A few more details in this answer: EJB vs Spring
Outside of the strict definition of what is and isn't an EJB, you're adding a lot of stuff to Tomcat. Even if what you have is an EJB server, it's not really plain Tomcat anymore.
The FAQ is correct: Tomcat is not an EJB server. However, it can be that or many other things if you pile on enough extra libraries and code.
An EJB implementation would be a bean written and packaged to run on any compliant EJB server. If you do what you describe, it may work, but it won't be portable to another vendor's application server.
So EJB is a standard that adheres to a specific specification and is therefore portable.
In practice many EJB's are not fully compliant or application server neutral. However, in the main they are, so the small incompatibilities would be much easier to fix if you changed application server vendors than attempting to move the architecture you described to a GlassFish, JBoss or Weblogic server.
EDIT: In response to your comment you would not have an EJB appropriately annotated and/or configured via XML in such a way that code that accessed it in EJB compliant ways would be able to use it without changes.
There are two angles to your comment. One is what functionality would you lose deploying on a JBoss or any of the others instead of Tomcat? Likely nothing, if you brought along all of the frameworks you relied on. However, if you wanted to move your code to Weblogic, for example, to use some of its features, then your code would need some likely significant changes to keep up.
I am not saying that you cannot replicate all EJB functionality (certainly the subset you care about) via other means, just that it is not the spec, and therefore not implementation independent.

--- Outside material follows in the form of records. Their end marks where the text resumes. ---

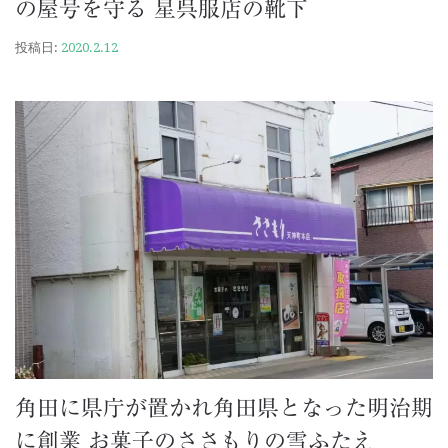
の屋号を守る 星呉服店の靴下
投稿日:
2020.2.12
角田に県庁が置かれ角田県となった明治期
に創業 お菓子のささもりの雪ふたえ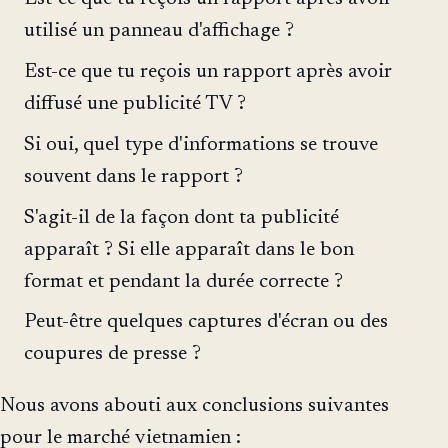
utilisé un panneau d'affichage ?
Est-ce que tu reçois un rapport après avoir
diffusé une publicité TV ?
Si oui, quel type d'informations se trouve
souvent dans le rapport ?
S'agit-il de la façon dont ta publicité
apparaît ? Si elle apparaît dans le bon
format et pendant la durée correcte ?
Peut-être quelques captures d'écran ou des
coupures de presse ?
Nous avons abouti aux conclusions suivantes
pour le marché vietnamien :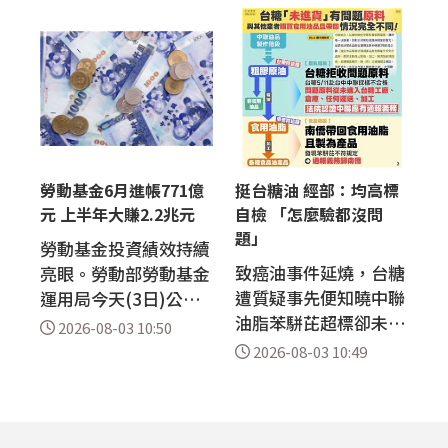
實有部分擔心新制「排
險。專家指出，晶圓製
老」、「排富」的大齡
造對於地震極其敏感，
或高收入首購族提前完
半導體產業能與地震共
成申貸，但整體規模有
存，關鍵在於廠房抗震
限；反觀符合青安3.0
設計、防災機制及標準
資格的婚育家庭，則因
化復原流程。 亞洲是
貸款額度提高，近期看
全球晶圓生產重鎮，但
屋、議價意願明顯提
多數國家位處地震帶。
勞動基金6月進帳771億
挺台糖油 經部：均高標
升。 台灣房屋集團統
日本熊本7月28日發生
元 上半年大賺2.2兆元
自檢 「怎麼驗都沒問
計內部成交資料顯示，
規模7.1強震，外媒
題」
勞動基金投資績效持續
今...
報...
致癌油事件延燒，台糖
亮眼。勞動部勞動基金
遭質疑事先便知曉中聯
運用局今天(3日)公布
油脂苯駢芘超標卻未通
最新收益，截至今年6
2026-08-03 10:50
報，台糖則回應表示自
月底，整體勞動基金規
2026-08-03 10:49
己並非《食品安全衛生
模達新台幣8兆8,955
管理法》要求的通報義
億元，上半年收益數達
務人。經濟部今天(3
2兆2,024億元，收益
日)再於社群發文指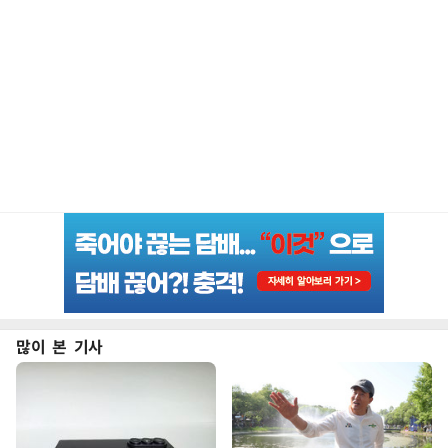
많이 본 기사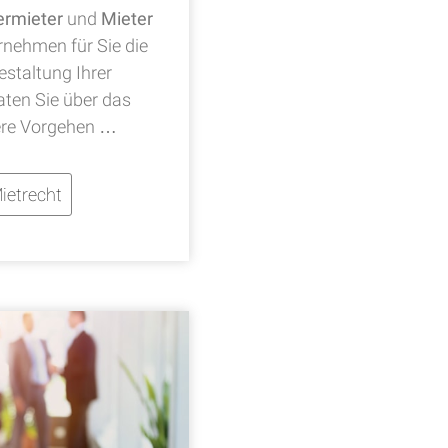
ermieter
und
Mieter
rnehmen für Sie die
staltung Ihrer
ten Sie über das
re Vorgehen …
ietrecht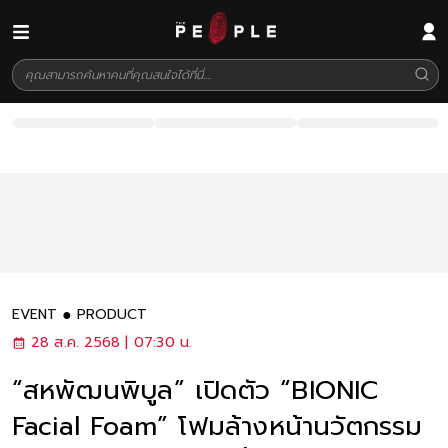
EVENT
PRODUCT
28 ส.ค. 2568 | 07:30 น.
“สหพัฒนพิบูล” เปิดตัว “BIONIC
Facial Foam” โฟมล้างหน้านวัตกรรม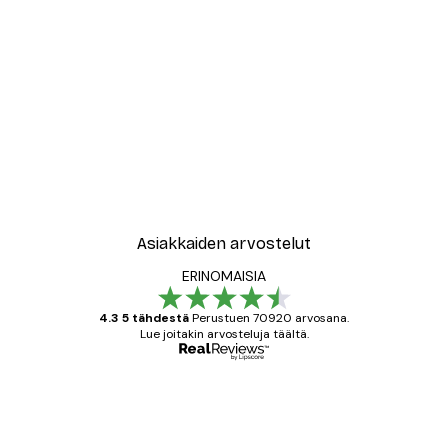
Asiakkaiden arvostelut
ERINOMAISIA
4.3 5 tähdestä
Perustuen 70920 arvosana.
Lue joitakin arvosteluja täältä.
Varmennettu ostaja
asiakkaiden
arvostelut
All good alweys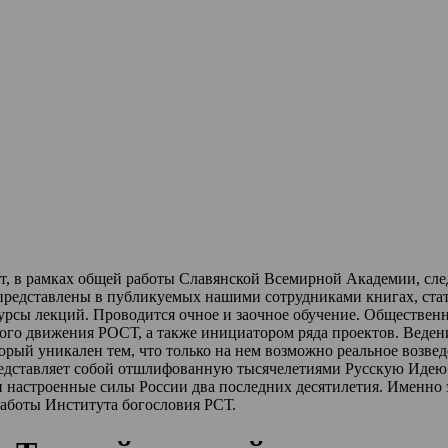
ет, в рамках общей работы Славянской Всемирной Академии, сл
 представлены в публикуемых нашими сотрудниками книгах, стат
урсы лекций
.
Проводится очное и заочное обучение.
Обществен
ного движения РОСТ,
а также инициатором ряда проектов.
Веден
торый уникален тем, что только на нем возможно реальное возве
редставляет собой отшлифованную тысячелетиями Русскую Идею 
и настроенные силы России два последних десятилетия.
Именно 
работы Института богословия РСТ.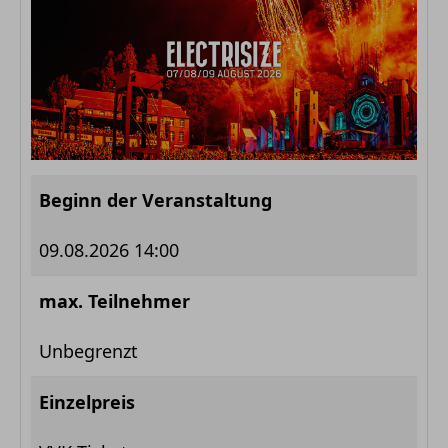
Beginn der Veranstaltung
09.08.2026 14:00
max. Teilnehmer
Unbegrenzt
Einzelpreis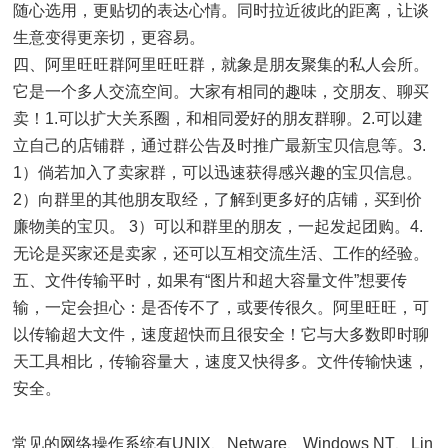
随心选用，更贴切的表达心情。同时拉近彼此的距离，让谈
生意变得更亲切，更容易。
四、阿里旺旺群阿里旺旺群，就象是朋友聚集的私人会所。
它是一个多人交流空间。大家有相同的趣味，交朋友、聊买
卖！1.可以扩大关系圈，和相同爱好的朋友群聊。2.可以建
立自己的店铺群，通过群公告及时推广最新宝贝信息等。3.
1）倘若加入了卖家群，可以迅速获得感兴趣的宝贝信息。
2）向群里的其他朋友取经，了解到更多好的店铺，买到价
廉物美的宝贝。 3）可以和群里的朋友，一起发起团购。4.
无论是买家还是卖家，还可以互相交流生活、工作的经验。
五、文件传输平时，如果有“图片和超大容量文件”想要传
输，一定会担心：是否传不了，或要传很久。阿里旺旺，可
以传输超大文件，速度超快而且很安全！它与大多数即时聊
天工具相比，传输容量大，速度又快得多。文件传输快速，
安全。
常见的网络操作系统有UNIX、Netware、Windows NT、Lin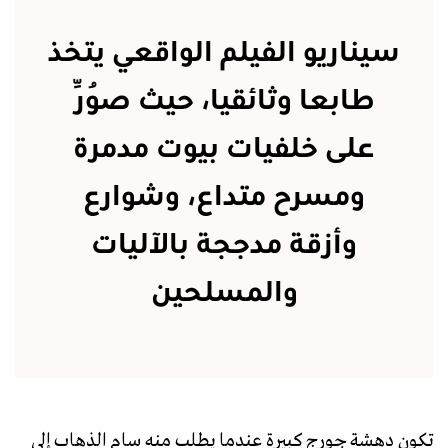
سيناريو الفيلم الواقعي يتخذ
طابعا وثائقيا، حيث صُوِّر
على خلفيات بيوت مدمرة
ومسرح متداع، وشوارع
وأزقة مدججة بالآليات
والمسلحين
تكون دهشة جورج كبيرة عندما يطلب منه سام الذهاب إلى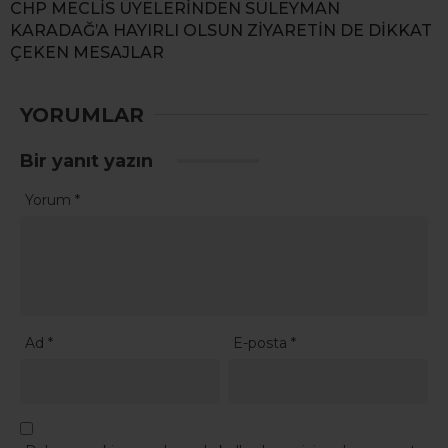
CHP MECLİS ÜYELERİNDEN SÜLEYMAN
KARADAĞ’A HAYIRLI OLSUN ZİYARETİN DE DİKKAT
ÇEKEN MESAJLAR
YORUMLAR
Bir yanıt yazın
Yorum
*
Ad
*
E-posta
*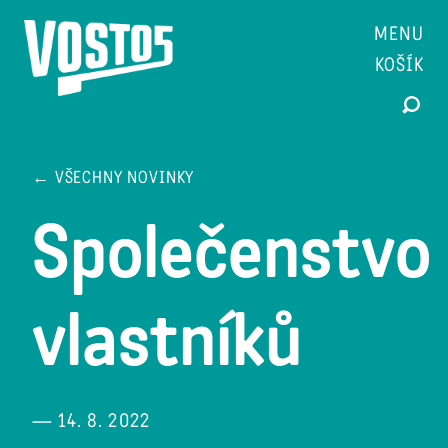
MENU
KOŠÍK
← VŠECHNY NOVINKY
Společenstvo
vlastníků
— 14. 8. 2022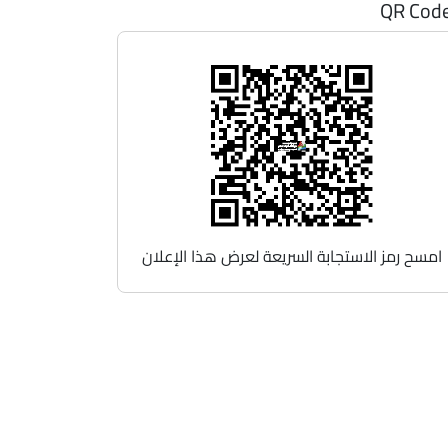
QR Cod
امسح رمز الاستجابة السريعة لعرض هذا الإعلان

then don't I effectively have a Java EE
application server? And then aren't my
beans EJB's? Or is there some other
defining characteristic?
Quick answer EJBs actually have to follow a Java EE specification. Tomcat is a Java EE container not an app server.
What is it that a Java EE compliant app
server gives you that you can't
easily/readily get from Tomcat with
some 3rd party subsystems?
Quick answer to your second question. In your case most likely nothing.
EJBs tend to be really heavy objects and people ended up using them to solve problems when they were essentially overkill. Frameworks like Spring were created to solve those problems without using EJBs. I think the first book where Spring was introduced was even called "J2EE development without EJB."